Hand back all records exactly, pictures omitted.
════════
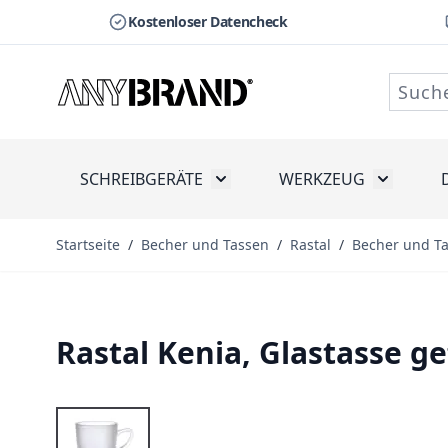
Kostenloser Datencheck
Zum Inhalt springen
SCHREIBGERÄTE
WERKZEUG
Toggle submenu for Schreibge
Toggle s
Startseite
/
Becher und Tassen
/
Rastal
/
Becher und T
Rastal Kenia, Glastasse ge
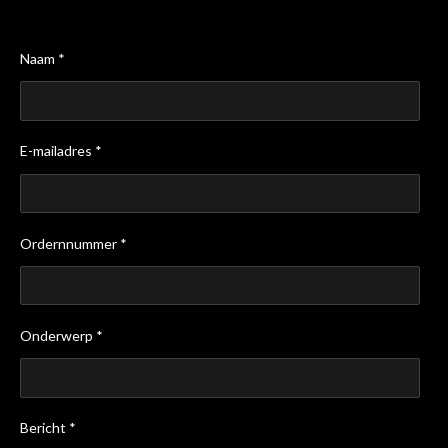
Naam *
E-mailadres *
Ordernnummer *
Onderwerp *
Bericht *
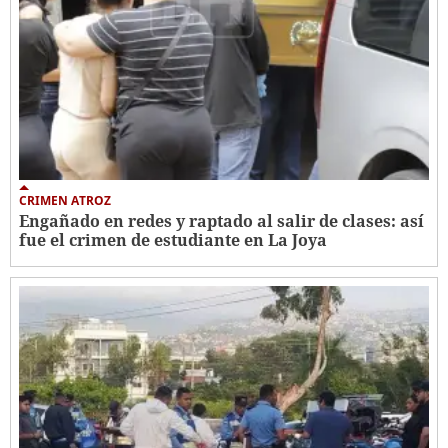
CRIMEN ATROZ
Engañado en redes y raptado al salir de clases: así
fue el crimen de estudiante en La Joya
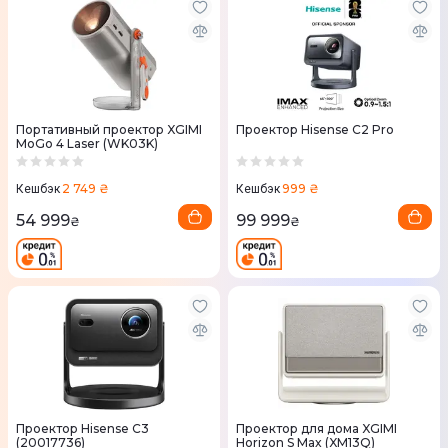
Портативный проектор XGIMI
Проектор Hisense C2 Pro
MoGo 4 Laser (WK03K)
2 749 ₴
999 ₴
Кешбэк
Кешбэк
54 999
99 999
₴
₴
Проектор Hisense C3
Проектор для дома XGIMI
(20017736)
Horizon S Max (XM13Q)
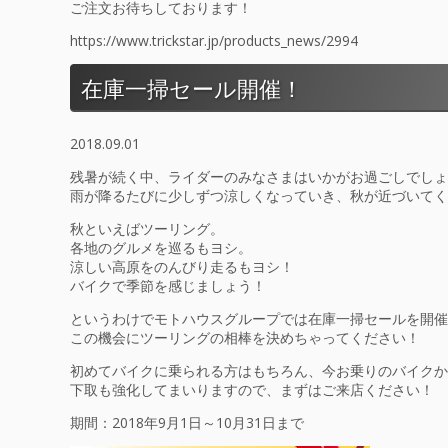
ご注文お待ちしております！
https://www.trickstar.jp/products_news/2994
在庫一掃セール開催！
2018.09.01
残暑が続く中、ライダーのみなさまはいかがお過ごしでしょ
雨が降るたびに少しずつ涼しくなっていき、秋が近づいてく
秋といえばツーリング。
各地のグルメを巡るもヨシ。
涼しい高原をのんびり走るもヨシ！
バイクで季節を感じましょう！
というわけでモトハウスグループでは在庫一掃セールを開催
この機会にツーリングの相棒を決めちゃってください！
初めてバイクに乗られる方はもちろん、今お乗りのバイクか
下取も強化してまいりますので、まずはご来店ください！
期間：2018年9月1日～10月31日まで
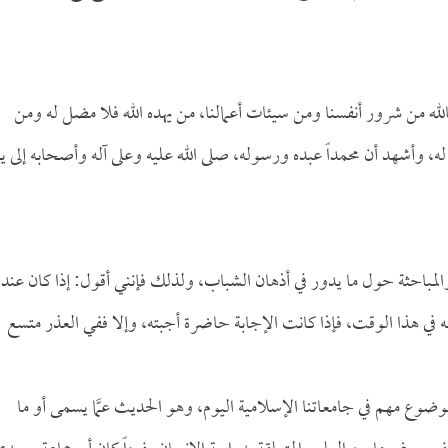
لله من شرور أنفسنا ومن سيئات أعمالنا، من يهده الله فلا مضل له ومن
ه، وأشهد أن محمداً عبده ورسوله، صلى الله عليه وعلى آله وأصحابه إلى ي
لمباحثة حول ما يدور في أذهان الشباب، ولذلك فإنني أقول: إذا كان عند
ه في هذا الوقت، فإذا كانت الإجابة حاضرة أجبته، وإلا ففي العذر متسع
ضوع مهم في جامعاتنا الإسلامية اليوم، وهو الحديث عمَّا يسمى أو ما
════════
Output ::
Kostenloser Datencheck
Zum Inhalt springen
SCHREIBGERÄTE
WERKZEUG
Toggle submenu for Schreibge
Toggle s
Startseite
/
Becher und Tassen
/
Rastal
/
Becher und T
Rastal Kenia, Glastasse ge
Naam *
E-mailadres *
Ordernnummer *
Onderwerp *
Bericht *
CRIMEN ATROZ
Engañado en redes y raptado al salir de clases: así
fue el crimen de estudiante en La Joya
Портативный проектор XGIMI
Проектор Hisense C2 Pro
MoGo 4 Laser (WK03K)
2 749 ₴
999 ₴
Кешбэк
Кешбэк
54 999
99 999
₴
₴
Проектор Hisense C3
Проектор для дома XGIMI
(20017736)
Horizon S Max (XM13Q)
ご注文お待ちしております！
https://www.trickstar.jp/products_news/2994
在庫一掃セール開催！
2018.09.01
残暑が続く中、ライダーのみなさまはいかがお過ごしでしょ
雨が降るたびに少しずつ涼しくなっていき、秋が近づいてく
秋といえばツーリング。
各地のグルメを巡るもヨシ。
涼しい高原をのんびり走るもヨシ！
バイクで季節を感じましょう！
というわけでモトハウスグループでは在庫一掃セールを開催
この機会にツーリングの相棒を決めちゃってください！
初めてバイクに乗られる方はもちろん、今お乗りのバイクか
下取も強化してまいりますので、まずはご来店ください！
期間：2018年9月1日～10月31日まで
لله من شرور أنفسنا ومن سيئات أعمالنا، من يهده الله فلا مضل له ومن
ه، وأشهد أن محمداً عبده ورسوله، صلى الله عليه وعلى آله وأصحابه إلى ي
لمباحثة حول ما يدور في أذهان الشباب، ولذلك فإنني أقول: إذا كان عند
ه في هذا الوقت، فإذا كانت الإجابة حاضرة أجبته، وإلا ففي العذر متسع
ضوع مهم في جامعاتنا الإسلامية اليوم، وهو الحديث عمَّا يسمى أو ما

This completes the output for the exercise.